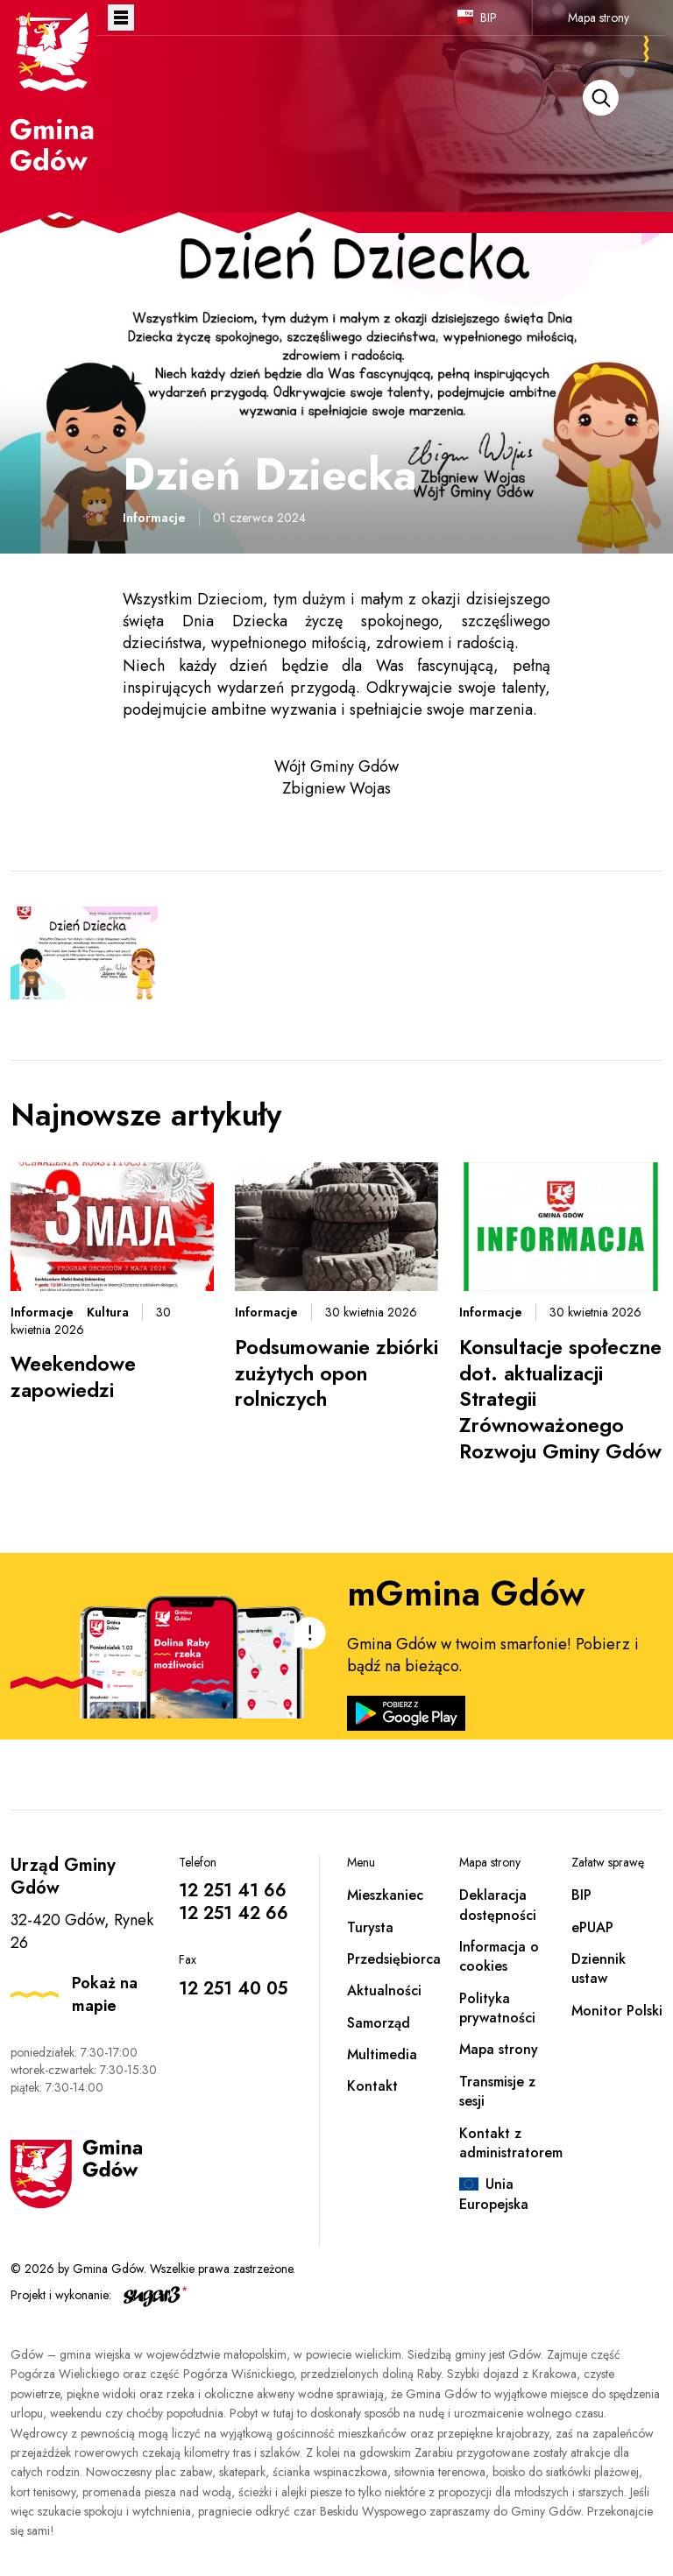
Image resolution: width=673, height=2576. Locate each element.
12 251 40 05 (233, 1988)
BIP (488, 17)
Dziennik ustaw (598, 1968)
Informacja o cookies (499, 1956)
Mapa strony (598, 17)
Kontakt (372, 2086)
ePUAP (592, 1927)
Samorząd (378, 2023)
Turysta (370, 1927)
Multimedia (382, 2054)
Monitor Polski (616, 2011)
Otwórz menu (121, 17)
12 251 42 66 (233, 1913)
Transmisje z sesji (497, 2091)
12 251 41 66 (233, 1890)
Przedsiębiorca (394, 1959)
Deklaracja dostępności (497, 1904)
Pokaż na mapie (105, 1994)
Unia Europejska (493, 2193)
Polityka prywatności (497, 2008)
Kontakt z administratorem (511, 2143)
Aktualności (384, 1990)
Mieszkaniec (385, 1895)
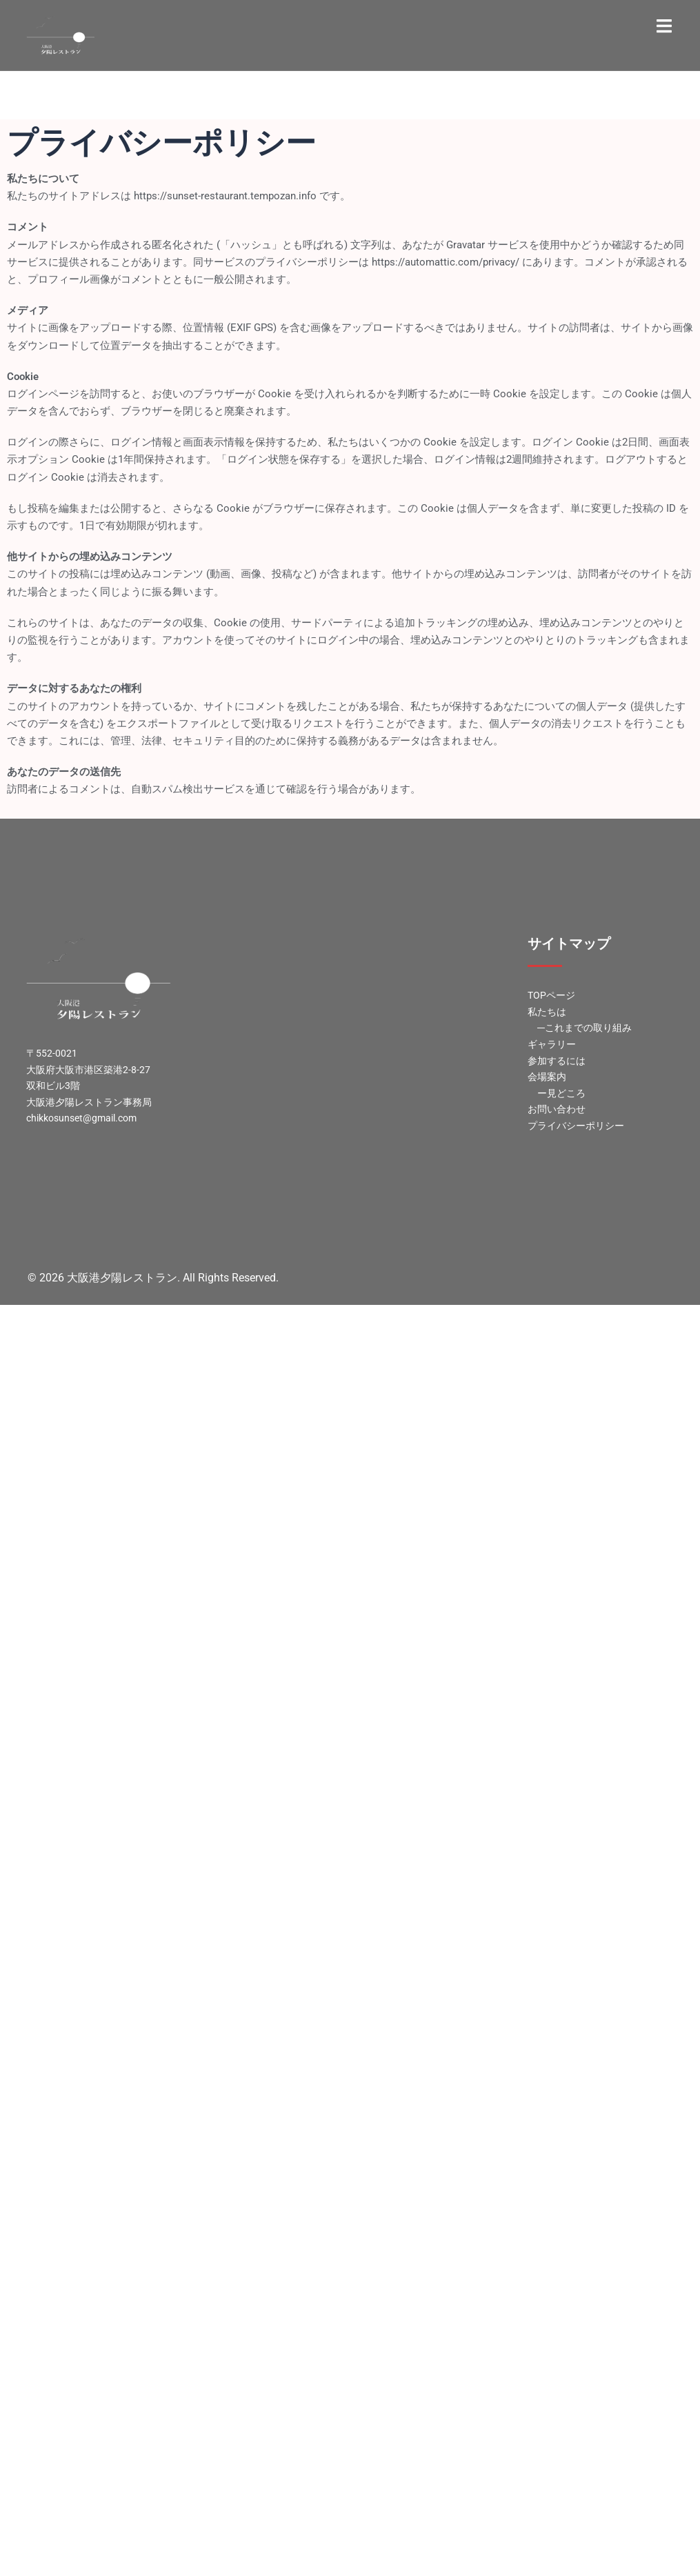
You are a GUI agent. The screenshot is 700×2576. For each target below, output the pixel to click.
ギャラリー (552, 1044)
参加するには (557, 1060)
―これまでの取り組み (584, 1027)
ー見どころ (561, 1093)
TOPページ (551, 995)
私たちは (547, 1011)
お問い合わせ (557, 1109)
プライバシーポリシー (576, 1125)
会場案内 (547, 1076)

========================

* [TASK INSTRUCTIONS]: Omit the pictures and copy the records above exactly.

* [TASK RESPONSE]:
Image resolution: width=673, height=2576. Locate each element.
12 251 40 05 (233, 1988)
BIP (488, 17)
Dziennik ustaw (598, 1968)
Informacja o cookies (499, 1956)
Mapa strony (598, 17)
Kontakt (372, 2086)
ePUAP (592, 1927)
Samorząd (378, 2023)
Turysta (370, 1927)
Multimedia (382, 2054)
Monitor Polski (616, 2011)
Otwórz menu (121, 17)
12 251 42 66 (233, 1913)
Transmisje z sesji (497, 2091)
12 251 41 66 (233, 1890)
Przedsiębiorca (394, 1959)
Deklaracja dostępności (497, 1904)
Pokaż na mapie (105, 1994)
Unia Europejska (493, 2193)
Polityka prywatności (497, 2008)
Kontakt z administratorem (511, 2143)
Aktualności (384, 1990)
Mieszkaniec (385, 1895)
You are a GUI agent. The screenshot is 700×2576. For each target below, output the pixel to click.
ギャラリー (552, 1044)
参加するには (557, 1060)
―これまでの取り組み (584, 1027)
ー見どころ (561, 1093)
TOPページ (551, 995)
私たちは (547, 1011)
お問い合わせ (557, 1109)
プライバシーポリシー (576, 1125)
会場案内 (547, 1076)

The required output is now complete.